A long time ago, I read in some book to make a list of the qualities I wanted in a future husband and make sure that the man I would marry fit every single one of those qualities before I married him. I made the list. He didn’t fit all of them. I threw away the list and I married him anyway.
Have you ever gone to the grocery store without knowing exactly quite what you were planning on getting and ended up with a bunch of stuff you don’t really need, nothing you can really use and ended up spending way more money than you have planned? Take it from me, a self-proclaimed shopaholic, that the best, most responsible way to shop is with a list. Sure, someone with a list can still be led astray by the bright colored candy bars that scream at you, leaping off the shelves and into your cart or the way-too-good-to-pass-up item that you surely need three boxes of, but at least you are coming home with what you needed and wanted in the first place.

Being a recovering Type A person, I’ve held on to my love for lists.
Lists help my scattered brain focus and fixate on the ultimate goal and not be distracted by the pretty papered junk food items that entice and beckon.
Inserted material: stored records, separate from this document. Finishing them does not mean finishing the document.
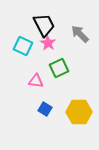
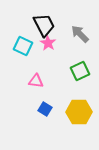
green square: moved 21 px right, 3 px down
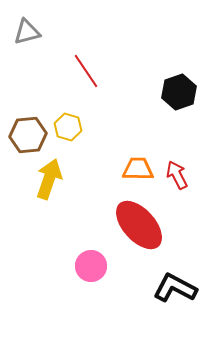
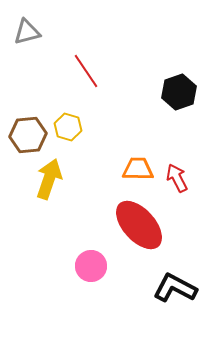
red arrow: moved 3 px down
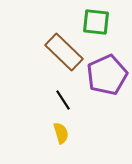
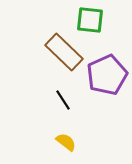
green square: moved 6 px left, 2 px up
yellow semicircle: moved 5 px right, 9 px down; rotated 35 degrees counterclockwise
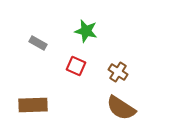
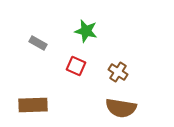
brown semicircle: rotated 24 degrees counterclockwise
The things that are pretty to look at, but might be bad for you…
Let me implore you, my single friends, to make your own list of qualities that you seek in your future mate. When I was 17, I made my list in my Kim Andersen journal, right next to where I doodled cute little flowery vines. So, this time around, I’ve made a new list. Now that I’m older and less inclined to use a pen and paper, I made mine on a pretty…nerdy…spreadsheet. And it’s extensive.
I made three columns: Must Haves, Negotiables, and Dealbreakers of the man that would win my heart.
I’m still working on it.
And you better be damn sure that I’m not throwing this one away. If I do, everyone feel free to punch me in the stomach. (Don’t hit the face–it’s the moneymaker).
I hope you have a fantastic weekend full of adventures and shenanigans. I’m heading down to San Diego to play.
Be ready on Monday morning for my first guest blog post with the infamous roommate, @hashtagbrandon_ on “The Law of Wingman: As Told By The Wingmaster.”
haha…friend and I were talking last night about an Oprah guest whose deal-breaker was a guy who drank from a straw…
We both made lists, we both married men that didn’t fit! We learned our lesson, that you can’t change someone, really and truly. Your list is off to a great start and I know from experience that you will attract the right person to you. xoxo
Lists are good. But I learned my lesson the hard way that lists should be revisited and updated as needed. I created a list like this over 10 years ago in a sociology class. (Wow, I feel old all of a sudden.)Then I met my husband, who matched over 95% of that list (and ALL the non-negotiables). But now we’re separated. And looking back at the list… I see that we have BOTH changed. He doesn’t FIT all the criteria anymore. And there are some things I would remove (most of the superficial stuff) and a LOT more that I would ADD. (Now that I am older and wiser… ha!) I thought I knew what I wanted back then. Now I’m not so sure. Maybe it’s time to make a brand NEW list???